Just for the sake of the argument I am using the same data during training for training and validation, like this:
model.fit_generator(
generator=train_generator,
epochs=EPOCHS,
steps_per_epoch=train_generator.n // BATCH_SIZE,
validation_data=train_generator,
validation_steps=train_generator.n // BATCH_SIZE
)
So I would expect that the loss and the accuracy of training and validation at the end of each epoch would be pretty much the same? Still it looks like this:
Epoch 1/150
26/26 [==============================] - 55s 2s/step - loss: 1.5520 - acc: 0.3171 - val_loss: 1.6646 - val_acc: 0.2796
Epoch 2/150
26/26 [==============================] - 46s 2s/step - loss: 1.2924 - acc: 0.4996 - val_loss: 1.5895 - val_acc: 0.3508
Epoch 3/150
26/26 [==============================] - 46s 2s/step - loss: 1.1624 - acc: 0.5873 - val_loss: 1.6197 - val_acc: 0.3262
Epoch 4/150
26/26 [==============================] - 46s 2s/step - loss: 1.0601 - acc: 0.6265 - val_loss: 1.9420 - val_acc: 0.3150
Epoch 5/150
26/26 [==============================] - 46s 2s/step - loss: 0.9790 - acc: 0.6640 - val_loss: 1.9667 - val_acc: 0.2823
Epoch 6/150
26/26 [==============================] - 46s 2s/step - loss: 0.9191 - acc: 0.6951 - val_loss: 1.8594 - val_acc: 0.3342
Epoch 7/150
26/26 [==============================] - 46s 2s/step - loss: 0.8811 - acc: 0.7087 - val_loss: 2.3223 - val_acc: 0.2869
Epoch 8/150
26/26 [==============================] - 46s 2s/step - loss: 0.8148 - acc: 0.7379 - val_loss: 1.9683 - val_acc: 0.3358
Epoch 9/150
26/26 [==============================] - 46s 2s/step - loss: 0.8068 - acc: 0.7307 - val_loss: 2.1053 - val_acc: 0.3312
Why does especially the accuracy differ so much although its from the same data source? Is there something about the way how this is calculated that I am missing?

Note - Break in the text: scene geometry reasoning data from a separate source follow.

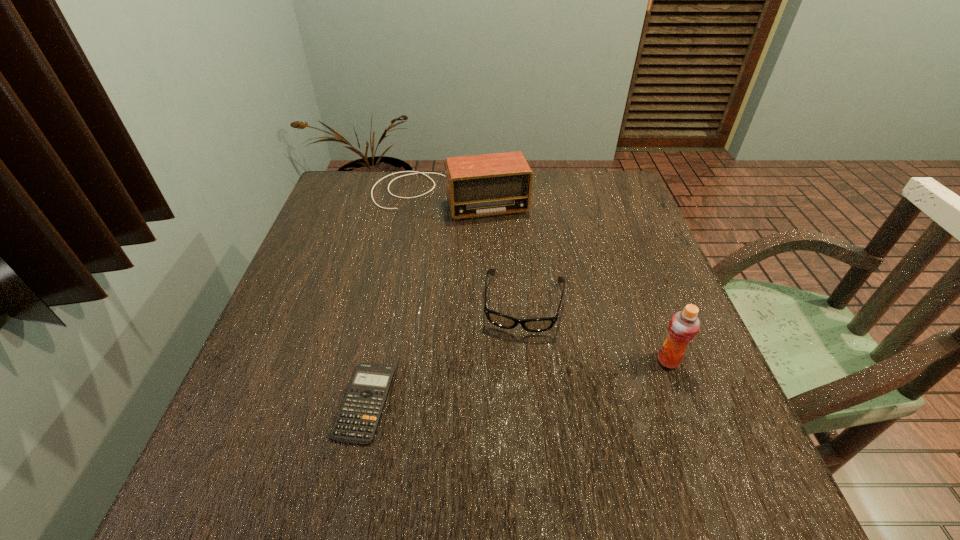 In order to click on calculator in this screenshot , I will do `click(357, 420)`.

This screenshot has height=540, width=960. In order to click on orange juice in this screenshot , I will do `click(684, 325)`.

Image resolution: width=960 pixels, height=540 pixels. I want to click on radio receiver, so click(491, 184).

Find the location of `the second shortest object`. the second shortest object is located at coordinates (500, 320).

You are a GUI agent. You are given a task and a screenshot of the screen. Output one action in this format:
    pyautogui.click(x=<x>, y=<y>)
    Task: Click on the spectacles
    Image resolution: width=960 pixels, height=540 pixels.
    Given the screenshot: What is the action you would take?
    pyautogui.click(x=500, y=320)

This screenshot has width=960, height=540. In order to click on vacant space located on the back of the shortest object in this screenshot , I will do `click(387, 302)`.

Identify the location of blank space located on the front of the rightmost object. The width and height of the screenshot is (960, 540). (700, 444).

Locate an element on the screen. This screenshot has height=540, width=960. free space located on the front-facing side of the farthest object is located at coordinates (468, 246).

The height and width of the screenshot is (540, 960). Find the location of `free space located 0.100m on the front-facing side of the farthest object`. free space located 0.100m on the front-facing side of the farthest object is located at coordinates (468, 244).

Locate an element on the screen. This screenshot has height=540, width=960. vacant point located 0.330m on the front-facing side of the farthest object is located at coordinates (483, 307). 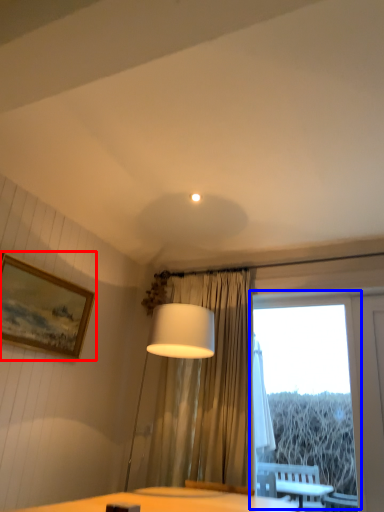 Question: Among these objects, which one is nearest to the camera, picture frame (highlighted by a red box) or window (highlighted by a blue box)?

Choices:
 (A) picture frame
 (B) window

Answer: (A) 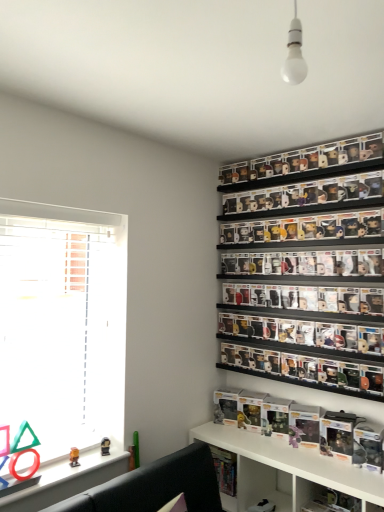 I want to click on blank space situated above white glossy shelf at lower center, marked as the 4th shelf in a top-to-bottom arrangement (from a real-world perspective), so click(x=302, y=450). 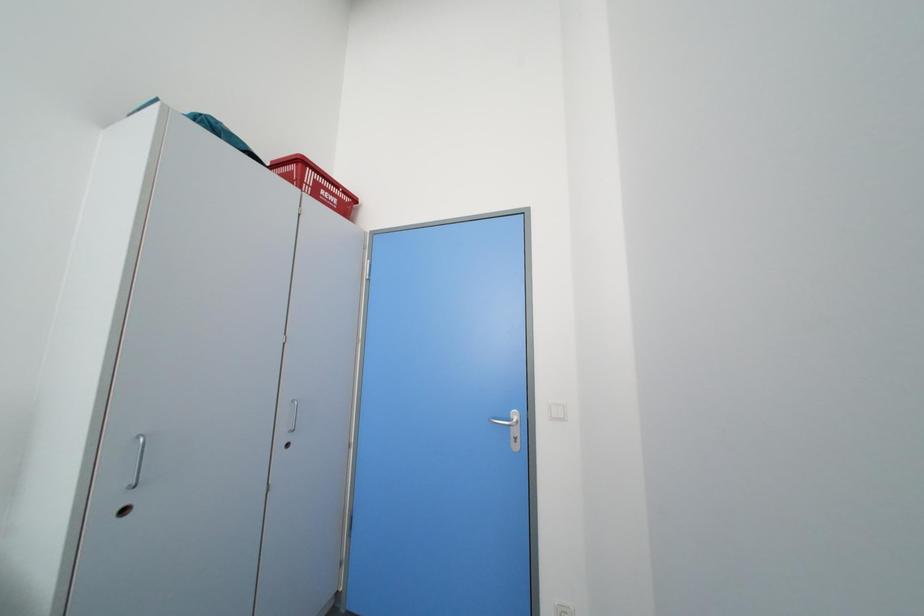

The generator is created like this:
train_images = keras.preprocessing.image.ImageDataGenerator(
rescale=1./255
)
train_generator = train_images.flow_from_directory(
directory="data/superheros/images/train",
target_size=(299, 299),
batch_size=BATCH_SIZE,
shuffle=True
)
Yes, it shuffles the images, but as it iterates over all images also for validation, shouldn't the accuracy at least be close?
So the model looks like this:
inceptionV3 = keras.applications.inception_v3.InceptionV3(include_top=False)

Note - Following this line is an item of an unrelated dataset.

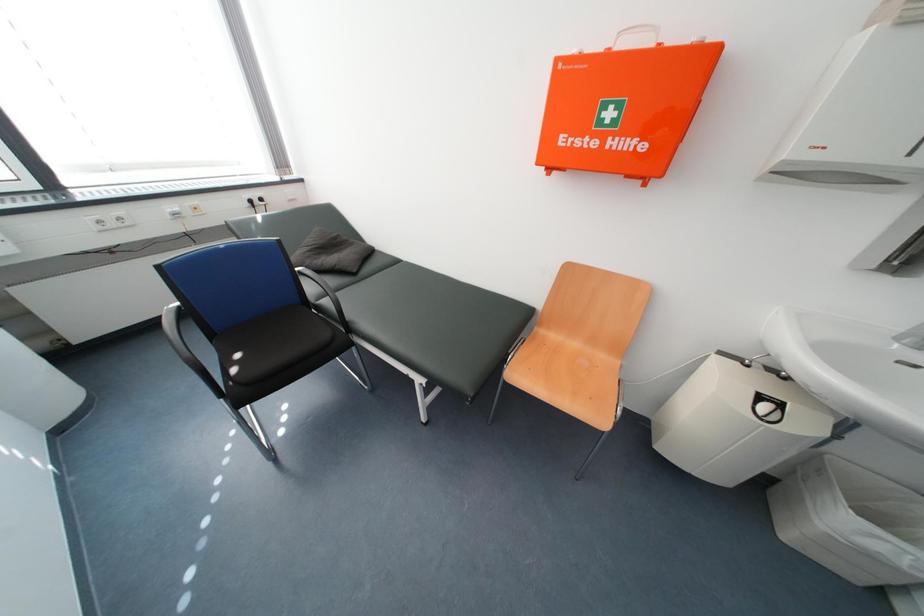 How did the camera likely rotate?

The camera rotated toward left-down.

features = inceptionV3.output
net = keras.layers.GlobalAveragePooling2D()(features)
predictions = keras.layers.Dense(units=2, activation="softmax")(net)
for layer in inceptionV3.layers:
layer.trainable = False
model = keras.Model(inputs=inceptionV3.input, outputs=predictions)
optimizer = keras.optimizers.RMSprop()
model.compile(
optimizer=optimizer,
loss="categorical_crossentropy",
metrics=['accuracy']
)
So no dropout or anything, just the inceptionv3 with a softmax layer on top. I would expect that the accuracy differs a bit, but not in this magnitude.